[Problem]
Repeat the listing below in full and exactly. Pictures are to be omitted.

┌─ Data supplied

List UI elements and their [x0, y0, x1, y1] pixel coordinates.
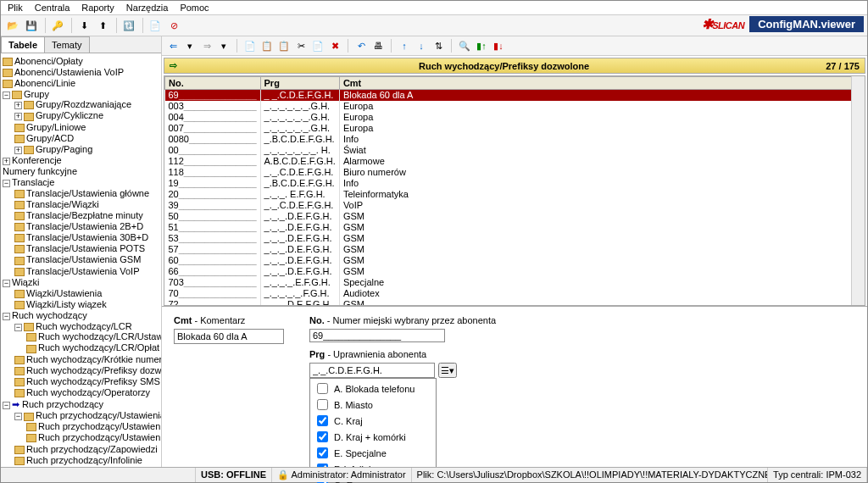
data-grid[interactable]: No. Prg Cmt 69________________ _.C.D.E.F…	[164, 76, 865, 306]
prg-picker-button[interactable]: ☰▾	[438, 363, 457, 378]
export-green-icon[interactable]: ▮↑	[474, 38, 489, 53]
import-red-icon[interactable]: ▮↓	[491, 38, 506, 53]
table-row[interactable]: 57________________._._.D.E.F.G.H.GSM	[165, 244, 865, 255]
delete-icon[interactable]: ✖	[327, 38, 342, 53]
nav-tree[interactable]: Abonenci/Opłaty Abonenci/Ustawienia VoIP…	[1, 53, 161, 467]
tree-item[interactable]: Grupy/ACD	[26, 133, 74, 143]
tree-item[interactable]: Grupy/Rozdzwaniające	[36, 99, 131, 109]
undo-icon[interactable]: ↶	[353, 38, 369, 53]
table-row[interactable]: 50________________._._.D.E.F.G.H.GSM	[165, 211, 865, 222]
no-input[interactable]	[309, 329, 445, 342]
collapse-icon[interactable]: −	[3, 180, 10, 187]
doc-icon[interactable]: 📄	[147, 17, 164, 34]
tree-item[interactable]: Translacje/Ustawienia VoIP	[26, 266, 140, 276]
table-row[interactable]: 0080______________.B.C.D.E.F.G.H.Info	[165, 134, 865, 145]
collapse-icon[interactable]: −	[3, 92, 10, 99]
collapse-icon[interactable]: −	[3, 280, 10, 287]
col-cmt[interactable]: Cmt	[339, 77, 864, 90]
down-icon[interactable]: ↓	[414, 38, 429, 53]
tree-item[interactable]: Ruch przychodzący/Zapowiedzi	[26, 444, 158, 454]
tree-item[interactable]: Translacje/Wiązki	[26, 199, 99, 209]
tree-item[interactable]: Konferencje	[12, 155, 62, 165]
tree-item[interactable]: Translacje/Ustawienia POTS	[26, 243, 145, 253]
tree-item[interactable]: Grupy/Cykliczne	[36, 110, 103, 120]
up-icon[interactable]: ↑	[397, 38, 412, 53]
stop-icon[interactable]: ⊘	[165, 17, 182, 34]
new-icon[interactable]: 📄	[242, 38, 258, 53]
forward-icon[interactable]: ⇒	[199, 38, 214, 53]
tree-item[interactable]: Ruch wychodzący	[12, 310, 87, 320]
table-row[interactable]: 66________________._._.D.E.F.G.H.GSM	[165, 266, 865, 277]
prg-input[interactable]	[309, 363, 435, 378]
dropdown-icon[interactable]: ▾	[182, 38, 198, 53]
doc-icon[interactable]: 📄	[310, 38, 326, 53]
col-no[interactable]: No.	[165, 77, 261, 90]
tree-item[interactable]: Grupy/Paging	[36, 144, 92, 154]
vertical-scrollbar[interactable]	[851, 76, 865, 305]
tree-item[interactable]: Abonenci/Opłaty	[14, 56, 83, 66]
back-icon[interactable]: ⇐	[165, 38, 181, 53]
tree-item[interactable]: Translacje/Ustawienia 2B+D	[26, 221, 143, 231]
table-row[interactable]: 112______________A.B.C.D.E.F.G.H.Alarmow…	[165, 156, 865, 167]
table-row[interactable]: 69________________ _.C.D.E.F.G.H.Blokada…	[165, 90, 865, 102]
tree-item[interactable]: Ruch przychodzący/Ustawien	[38, 421, 160, 431]
tree-item[interactable]: Translacje/Ustawienia 30B+D	[26, 232, 148, 242]
table-row[interactable]: 118_______________._.C.D.E.F.G.H.Biuro n…	[165, 167, 865, 178]
tree-item[interactable]: Translacje/Bezpłatne minuty	[26, 210, 143, 220]
chk-b[interactable]	[317, 399, 328, 410]
tree-item[interactable]: Translacje/Ustawienia główne	[26, 188, 149, 198]
collapse-icon[interactable]: −	[3, 402, 10, 409]
table-row[interactable]: 20________________._._. E.F.G.H.Teleinfo…	[165, 189, 865, 200]
table-row[interactable]: 39________________._.C.D.E.F.G.H.VoIP	[165, 200, 865, 211]
table-row[interactable]: 703_______________._._._.E.F.G.H.Specjal…	[165, 277, 865, 288]
expand-icon[interactable]: +	[14, 147, 22, 154]
table-row[interactable]: 60________________._._.D.E.F.G.H.GSM	[165, 255, 865, 266]
tab-tematy[interactable]: Tematy	[44, 36, 89, 53]
tree-item[interactable]: Ruch wychodzący/LCR/Ustaw	[38, 331, 161, 341]
chk-d[interactable]	[317, 431, 328, 442]
menu-narzedzia[interactable]: Narzędzia	[126, 3, 169, 13]
tree-item[interactable]: Wiązki/Listy wiązek	[26, 299, 107, 309]
chk-e[interactable]	[317, 447, 328, 458]
chk-c[interactable]	[317, 415, 328, 426]
tree-item[interactable]: Abonenci/Linie	[14, 78, 75, 88]
tree-item[interactable]: Ruch wychodzący/Prefiksy SMS	[26, 376, 160, 386]
table-row[interactable]: 51________________._._.D.E.F.G.H.GSM	[165, 222, 865, 233]
tab-tabele[interactable]: Tabele	[1, 36, 45, 53]
col-prg[interactable]: Prg	[260, 77, 339, 90]
tree-item[interactable]: Ruch przychodzący/Ustawienia	[36, 410, 161, 420]
menu-centrala[interactable]: Centrala	[35, 3, 70, 13]
cmt-input[interactable]	[174, 329, 284, 344]
table-row[interactable]: 00________________._._._._._._. H.Świat	[165, 145, 865, 156]
tree-item[interactable]: Ruch przychodzący/Infolinie	[26, 455, 142, 465]
dropdown-icon[interactable]: ▾	[216, 38, 231, 53]
tree-item[interactable]: Abonenci/Ustawienia VoIP	[14, 67, 124, 77]
menu-plik[interactable]: Plik	[8, 3, 23, 13]
collapse-icon[interactable]: −	[14, 413, 22, 420]
menu-pomoc[interactable]: Pomoc	[180, 3, 209, 13]
upload-icon[interactable]: ⬆	[94, 17, 111, 34]
tree-item[interactable]: Translacje	[12, 177, 54, 187]
filter-icon[interactable]: 🔍	[457, 38, 472, 53]
table-row[interactable]: 53________________._._.D.E.F.G.H.GSM	[165, 233, 865, 244]
collapse-icon[interactable]: −	[14, 324, 22, 331]
refresh-icon[interactable]: 🔃	[120, 17, 137, 34]
tree-item[interactable]: Grupy/Liniowe	[26, 122, 86, 132]
tree-item[interactable]: Ruch przychodzący/Ustawien	[38, 432, 160, 442]
print-icon[interactable]: 🖶	[370, 38, 386, 53]
download-icon[interactable]: ⬇	[75, 17, 92, 34]
sort-icon[interactable]: ⇅	[431, 38, 446, 53]
tree-item[interactable]: Ruch wychodzący/Operatorzy	[26, 387, 150, 397]
collapse-icon[interactable]: −	[3, 313, 10, 320]
tree-item[interactable]: Ruch wychodzący/Prefiksy dozwo	[26, 365, 161, 375]
tree-item[interactable]: Translacje/Ustawienia GSM	[26, 254, 141, 264]
chk-a[interactable]	[317, 383, 328, 394]
table-row[interactable]: 70________________._._._._.F.G.H.Audiote…	[165, 288, 865, 299]
expand-icon[interactable]: +	[14, 102, 22, 109]
tree-item[interactable]: Grupy	[24, 89, 49, 99]
cut-icon[interactable]: ✂	[293, 38, 309, 53]
tree-item[interactable]: Ruch wychodzący/Krótkie numery	[26, 354, 161, 364]
tree-item[interactable]: Ruch przychodzący	[22, 399, 103, 409]
tree-item[interactable]: Wiązki/Ustawienia	[26, 288, 102, 298]
tree-item[interactable]: Ruch wychodzący/LCR	[36, 321, 132, 331]
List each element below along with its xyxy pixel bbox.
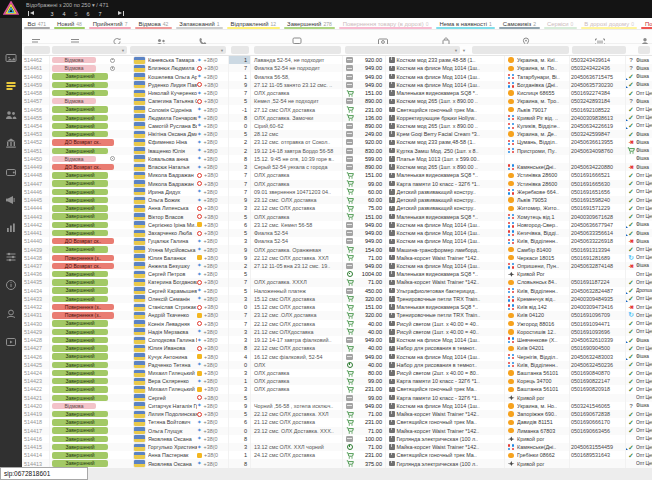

└─

[Answer to this task]
List UI elements and their [x0, y0, x1, y1] pixel coordinates.
data-grid[interactable]: No. Prg Cmt 69________________ _.C.D.E.F…	[164, 76, 865, 306]
prg-picker-button[interactable]: ☰▾	[438, 363, 457, 378]
export-green-icon[interactable]: ▮↑	[474, 38, 489, 53]
import-red-icon[interactable]: ▮↓	[491, 38, 506, 53]
table-row[interactable]: 57________________._._.D.E.F.G.H.GSM	[165, 244, 865, 255]
delete-icon[interactable]: ✖	[327, 38, 342, 53]
nav-tree[interactable]: Abonenci/Opłaty Abonenci/Ustawienia VoIP…	[1, 53, 161, 467]
tree-item[interactable]: Grupy/ACD	[26, 133, 74, 143]
tree-item[interactable]: Grupy/Rozdzwaniające	[36, 99, 131, 109]
undo-icon[interactable]: ↶	[353, 38, 369, 53]
table-row[interactable]: 50________________._._.D.E.F.G.H.GSM	[165, 211, 865, 222]
no-input[interactable]	[309, 329, 445, 342]
collapse-icon[interactable]: −	[3, 180, 10, 187]
doc-icon[interactable]: 📄	[147, 17, 164, 34]
tree-item[interactable]: Translacje/Ustawienia VoIP	[26, 266, 140, 276]
table-row[interactable]: 0080______________.B.C.D.E.F.G.H.Info	[165, 134, 865, 145]
collapse-icon[interactable]: −	[3, 92, 10, 99]
collapse-icon[interactable]: −	[3, 280, 10, 287]
col-cmt[interactable]: Cmt	[339, 77, 864, 90]
down-icon[interactable]: ↓	[414, 38, 429, 53]
tree-item[interactable]: Ruch przychodzący/Zapowiedzi	[26, 444, 158, 454]
tree-item[interactable]: Translacje/Wiązki	[26, 199, 99, 209]
tree-item[interactable]: Konferencje	[12, 155, 62, 165]
tree-item[interactable]: Translacje/Ustawienia POTS	[26, 243, 145, 253]
tree-item[interactable]: Grupy/Cykliczne	[36, 110, 103, 120]
up-icon[interactable]: ↑	[397, 38, 412, 53]
stop-icon[interactable]: ⊘	[165, 17, 182, 34]
new-icon[interactable]: 📄	[242, 38, 258, 53]
forward-icon[interactable]: ⇒	[199, 38, 214, 53]
tree-item[interactable]: Ruch wychodzący	[12, 310, 87, 320]
table-row[interactable]: 66________________._._.D.E.F.G.H.GSM	[165, 266, 865, 277]
prg-input[interactable]	[309, 363, 435, 378]
dropdown-icon[interactable]: ▾	[182, 38, 198, 53]
doc-icon[interactable]: 📄	[310, 38, 326, 53]
col-no[interactable]: No.	[165, 77, 261, 90]
tree-item[interactable]: Grupy/Paging	[36, 144, 92, 154]
vertical-scrollbar[interactable]	[851, 76, 865, 305]
tree-item[interactable]: Abonenci/Opłaty	[14, 56, 83, 66]
back-icon[interactable]: ⇐	[165, 38, 181, 53]
tree-item[interactable]: Translacje/Ustawienia 2B+D	[26, 221, 143, 231]
table-row[interactable]: 112______________A.B.C.D.E.F.G.H.Alarmow…	[165, 156, 865, 167]
table-row[interactable]: 69________________ _.C.D.E.F.G.H.Blokada…	[165, 90, 865, 102]
tree-item[interactable]: Ruch przychodzący/Ustawien	[38, 421, 160, 431]
tree-item[interactable]: Translacje/Ustawienia 30B+D	[26, 232, 148, 242]
table-row[interactable]: 118_______________._.C.D.E.F.G.H.Biuro n…	[165, 167, 865, 178]
tree-item[interactable]: Translacje/Bezpłatne minuty	[26, 210, 143, 220]
chk-b[interactable]	[317, 399, 328, 410]
tree-item[interactable]: Translacje/Ustawienia główne	[26, 188, 149, 198]
collapse-icon[interactable]: −	[3, 402, 10, 409]
table-row[interactable]: 20________________._._. E.F.G.H.Teleinfo…	[165, 189, 865, 200]
table-row[interactable]: 39________________._.C.D.E.F.G.H.VoIP	[165, 200, 865, 211]
table-row[interactable]: 703_______________._._._.E.F.G.H.Specjal…	[165, 277, 865, 288]
expand-icon[interactable]: +	[14, 147, 22, 154]
table-row[interactable]: 60________________._._.D.E.F.G.H.GSM	[165, 255, 865, 266]
tab-tematy[interactable]: Tematy	[44, 36, 89, 53]
tree-item[interactable]: Ruch wychodzący/LCR/Ustaw	[38, 331, 161, 341]
chk-d[interactable]	[317, 431, 328, 442]
menu-narzedzia[interactable]: Narzędzia	[126, 3, 169, 13]
tree-item[interactable]: Wiązki/Listy wiązek	[26, 299, 107, 309]
chk-e[interactable]	[317, 447, 328, 458]
chk-c[interactable]	[317, 415, 328, 426]
tree-item[interactable]: Abonenci/Linie	[14, 78, 75, 88]
tree-item[interactable]: Ruch wychodzący/Prefiksy SMS	[26, 376, 160, 386]
table-row[interactable]: 51________________._._.D.E.F.G.H.GSM	[165, 222, 865, 233]
tab-tabele[interactable]: Tabele	[1, 36, 45, 53]
col-prg[interactable]: Prg	[260, 77, 339, 90]
tree-item[interactable]: Ruch przychodzący/Ustawienia	[36, 410, 161, 420]
menu-centrala[interactable]: Centrala	[35, 3, 70, 13]
cmt-input[interactable]	[174, 329, 284, 344]
table-row[interactable]: 00________________._._._._._._. H.Świat	[165, 145, 865, 156]
tree-item[interactable]: Ruch przychodzący/Infolinie	[26, 455, 142, 465]
dropdown-icon[interactable]: ▾	[216, 38, 231, 53]
tree-item[interactable]: Abonenci/Ustawienia VoIP	[14, 67, 124, 77]
menu-plik[interactable]: Plik	[8, 3, 23, 13]
collapse-icon[interactable]: −	[14, 413, 22, 420]
menu-pomoc[interactable]: Pomoc	[180, 3, 209, 13]
upload-icon[interactable]: ⬆	[94, 17, 111, 34]
tree-item[interactable]: Translacje	[12, 177, 54, 187]
filter-icon[interactable]: 🔍	[457, 38, 472, 53]
table-row[interactable]: 53________________._._.D.E.F.G.H.GSM	[165, 233, 865, 244]
collapse-icon[interactable]: −	[14, 324, 22, 331]
refresh-icon[interactable]: 🔃	[120, 17, 137, 34]
tree-item[interactable]: Grupy/Liniowe	[26, 122, 86, 132]
tree-item[interactable]: Ruch przychodzący/Ustawien	[38, 432, 160, 442]
print-icon[interactable]: 🖶	[370, 38, 386, 53]
download-icon[interactable]: ⬇	[75, 17, 92, 34]
sort-icon[interactable]: ⇅	[431, 38, 446, 53]
tree-item[interactable]: Ruch wychodzący/Operatorzy	[26, 387, 150, 397]
collapse-icon[interactable]: −	[3, 313, 10, 320]
tree-item[interactable]: Ruch wychodzący/Prefiksy dozwo	[26, 365, 161, 375]
tree-item[interactable]: Translacje/Ustawienia GSM	[26, 254, 141, 264]
chk-a[interactable]	[317, 383, 328, 394]
table-row[interactable]: 70________________._._._._.F.G.H.Audiote…	[165, 288, 865, 299]
expand-icon[interactable]: +	[14, 102, 22, 109]
tree-item[interactable]: Grupy	[24, 89, 49, 99]
cut-icon[interactable]: ✂	[293, 38, 309, 53]
tree-item[interactable]: Ruch wychodzący/Krótkie numery	[26, 354, 161, 364]
tree-item[interactable]: Ruch przychodzący	[22, 399, 103, 409]
tree-item[interactable]: Wiązki/Ustawienia	[26, 288, 102, 298]
tree-item[interactable]: Ruch wychodzący/LCR	[36, 321, 132, 331]
List each element below along with its xyxy pixel bbox.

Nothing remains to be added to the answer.